On 15 November 1886 Dew married coachmans daughter Kate Morris at Christ Church, Notting Hill. They moved to Tinnis Street, Bethnal Green, and would eventually have five children: Walter (b. 1887), Ethel (b. 1891), Stanley (b. 1893), Kate May (b. 1895) and Dorothy Bertha (b. 1903). Another son, Raymond, died in infancy in 1891.
Dew remained at Paddington Green for five years, where he made a good impression on his superiors. He had quickly taken to his new profession, made numerous arrests and received rewards and commendations from magistrates and judges. Consequently, in June 1887 he was made a plain-clothes detective in the Criminal Investigation Department (CID), where he would deal exclusively with crime, instead of the high-profile public policing duties he had undertaken when in
uniform.
The young detective was transferred to H Division, Whitechapel. He was somewhat apprehensive about the move:
From Paddington and Bayswater I was sent to a district which, even before the advent of Jack the Ripper, a year later, had a reputation for vice and villainy unequalled anywhere in the British Isles.
I had attained my first ambition as a police officer, being now a member of the famous Criminal Investigation Department a detective officer. But the natural elation with which I viewed my promotion was tempered by my knowledge of my neighbourhood to which I had been sent to win my detectives spurs.
I knew that I might have to spend many years there. For myself I did not care so much. My chief concern arose from the fact that I had just married, and the thought of taking my wife to live in that hot-bed of crime filled me with foreboding.
Whitechapel, Spitalfields and Shoreditch were now my hunting-ground, with hundreds of criminals of the worst type as my quarry.
Whitechapel in those days was full of slums in which vice of all kinds was rampant. Sordid narrow streets, still narrower courts, filthy and practically unlighted.

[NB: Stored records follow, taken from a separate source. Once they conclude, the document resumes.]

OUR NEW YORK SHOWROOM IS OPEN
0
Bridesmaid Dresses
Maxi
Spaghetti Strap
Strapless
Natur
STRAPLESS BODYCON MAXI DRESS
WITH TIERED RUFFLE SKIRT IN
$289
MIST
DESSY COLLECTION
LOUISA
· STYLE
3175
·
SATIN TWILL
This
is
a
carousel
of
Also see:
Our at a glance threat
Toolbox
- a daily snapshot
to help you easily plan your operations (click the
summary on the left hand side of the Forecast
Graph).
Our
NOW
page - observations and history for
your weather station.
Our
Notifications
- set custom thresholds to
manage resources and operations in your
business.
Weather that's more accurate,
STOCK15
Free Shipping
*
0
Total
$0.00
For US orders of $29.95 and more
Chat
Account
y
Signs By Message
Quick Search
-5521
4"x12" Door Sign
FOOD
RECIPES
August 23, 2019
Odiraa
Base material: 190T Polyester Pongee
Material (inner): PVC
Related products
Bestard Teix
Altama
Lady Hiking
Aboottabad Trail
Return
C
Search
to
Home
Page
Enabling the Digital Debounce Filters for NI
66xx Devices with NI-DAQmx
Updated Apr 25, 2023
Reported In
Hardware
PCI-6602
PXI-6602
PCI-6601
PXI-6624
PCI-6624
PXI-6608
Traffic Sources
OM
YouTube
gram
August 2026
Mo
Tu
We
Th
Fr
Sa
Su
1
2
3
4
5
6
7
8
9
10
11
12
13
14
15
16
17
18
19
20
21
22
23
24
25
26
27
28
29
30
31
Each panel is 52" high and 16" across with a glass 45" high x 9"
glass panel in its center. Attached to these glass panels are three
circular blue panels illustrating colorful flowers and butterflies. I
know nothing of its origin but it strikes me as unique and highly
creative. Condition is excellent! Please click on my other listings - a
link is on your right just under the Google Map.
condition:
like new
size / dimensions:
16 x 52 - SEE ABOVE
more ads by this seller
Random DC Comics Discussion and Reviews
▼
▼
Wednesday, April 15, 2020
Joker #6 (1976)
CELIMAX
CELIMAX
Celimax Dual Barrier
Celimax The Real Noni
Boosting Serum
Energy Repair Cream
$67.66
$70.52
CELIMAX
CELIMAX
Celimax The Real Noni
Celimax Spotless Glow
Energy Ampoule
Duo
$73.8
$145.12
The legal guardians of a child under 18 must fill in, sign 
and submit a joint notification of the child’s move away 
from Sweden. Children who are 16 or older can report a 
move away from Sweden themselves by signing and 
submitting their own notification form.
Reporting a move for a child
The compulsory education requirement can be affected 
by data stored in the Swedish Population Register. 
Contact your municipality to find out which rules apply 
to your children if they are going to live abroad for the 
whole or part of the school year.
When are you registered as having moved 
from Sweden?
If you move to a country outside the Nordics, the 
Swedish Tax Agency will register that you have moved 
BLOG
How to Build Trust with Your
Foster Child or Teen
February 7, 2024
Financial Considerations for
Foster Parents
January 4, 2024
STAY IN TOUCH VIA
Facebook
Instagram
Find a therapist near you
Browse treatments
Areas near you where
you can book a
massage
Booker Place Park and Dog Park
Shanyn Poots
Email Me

Woe betide any innocent wayfarer venturing alone down any of those dark and sinister passages.
So bad was the reputation of Flower-and-Dean Street that it was always double-patrolled by the police. A single constable would have been lucky to reach the other end unscathed.
Crime was rampant, but it did not go unchecked. A study of the Old Bailey calendar of the time would confirm this. I had the pleasure of seeing scores of them sentenced to long terms of imprisonment and lashes with the cat.